You remember how the lens squeezed
unimportant details into stillness:
the essential trail of rain down glass,
the plummet of autumn-dead leaves,
your grandfather’s last blink when
the breath moved on.
Your startled hands compressed
the shutter when you realized: this is it,
this is the last movement he will take
away from the silent fall of morphine,
beyond the soft gasp of the nurse,
past the sick, slow thud of your heart
moving in the luminous silence.
© 2005 Christine Klocek-Lim — This poem appeared on the Guardian Poetry Workshop’s shortlist in December 2005 for Lucy Newlyn’s exercise on “inscape” poetry.
To me, this may be the finest of your poems…that I’ve seen. Fantastic.
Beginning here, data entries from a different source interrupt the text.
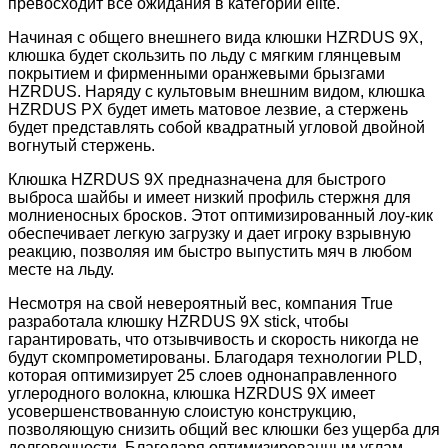
превосходит все ожидания в категории elite.
Начиная с общего внешнего вида клюшки HZRDUS 9X,
клюшка будет скользить по льду с мягким глянцевым
покрытием и фирменными оранжевыми брызгами
HZRDUS. Наряду с культовым внешним видом, клюшка
HZRDUS PX будет иметь матовое лезвие, а стержень
будет представлять собой квадратный угловой двойной
вогнутый стержень.
Клюшка HZRDUS 9X предназначена для быстрого
выброса шайбы и имеет низкий профиль стержня для
молниеносных бросков. Этот оптимизированный лоу-кик
обеспечивает легкую загрузку и дает игроку взрывную
реакцию, позволяя им быстро выпустить мяч в любом
месте на льду.
Несмотря на свой невероятный вес, компания True
разработала клюшку HZRDUS 9X stick, чтобы
гарантировать, что отзывчивость и скорость никогда не
будут скомпрометированы. Благодаря технологии PLD,
которая оптимизирует 25 слоев однонаправленного
углеродного волокна, клюшка HZRDUS 9X имеет
усовершенствованную слоистую конструкцию,
позволяющую снизить общий вес клюшки без ущерба для
долговечности. Благодаря оптимизированным углам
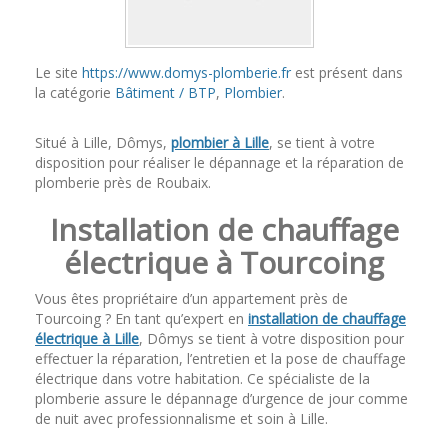
Le site
https://www.domys-plomberie.fr
est présent dans
la catégorie
Bâtiment / BTP
,
Plombier
.
Situé à Lille, Dômys,
plombier à Lille
, se tient à votre
disposition pour réaliser le dépannage et la réparation de
plomberie près de Roubaix.
Installation de chauffage
électrique à Tourcoing
Vous êtes propriétaire d’un appartement près de
Tourcoing ? En tant qu’expert en
installation de chauffage
électrique à Lille
, Dômys se tient à votre disposition pour
effectuer la réparation, l’entretien et la pose de chauffage
électrique dans votre habitation. Ce spécialiste de la
plomberie assure le dépannage d’urgence de jour comme
de nuit avec professionnalisme et soin à Lille.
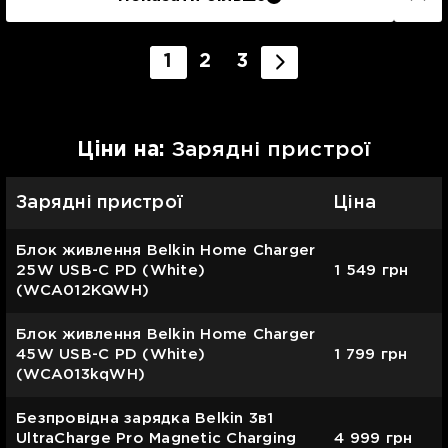
1
2
3
Цiни на:
Зарядні пристрої
Зарядні пристрої
Ціна
Блок живлення Belkin Home Charger
25W USB-C PD (White)
1 549
грн
(WCA012KQWH)
Блок живлення Belkin Home Charger
45W USB-C PD (White)
1 799
грн
(WCA013kqWH)
Безпровідна зарядка Belkin 3в1
UltraCharge Pro Magnetic Charging
4 999
грн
how beautiful — no more words needed
A very, beautiful write about death.
ditto all the above!
this is moving. thank you so much for your comments. i appreciate them 🙂
Thank you so much, everyone. I really appreciate you taking the time to come by and comment.I posted this as an experiment, but didn’t quite get the rest of it up yet. Hope to have an audio recording of me reading this in a day or so. . . Have to wait for my tech guy (dear hubby) to help. 🙂
This is a painful piece – so true and full of the escape of life.
Your poetry is verry good . I did enjoy reading it and the pictures are good, did you take them?
Nick, thank you for reading. :-)David, I’m pleased you enjoyed the poems. And yes, I’ve taken all the photos on the blog. Thank you for asking!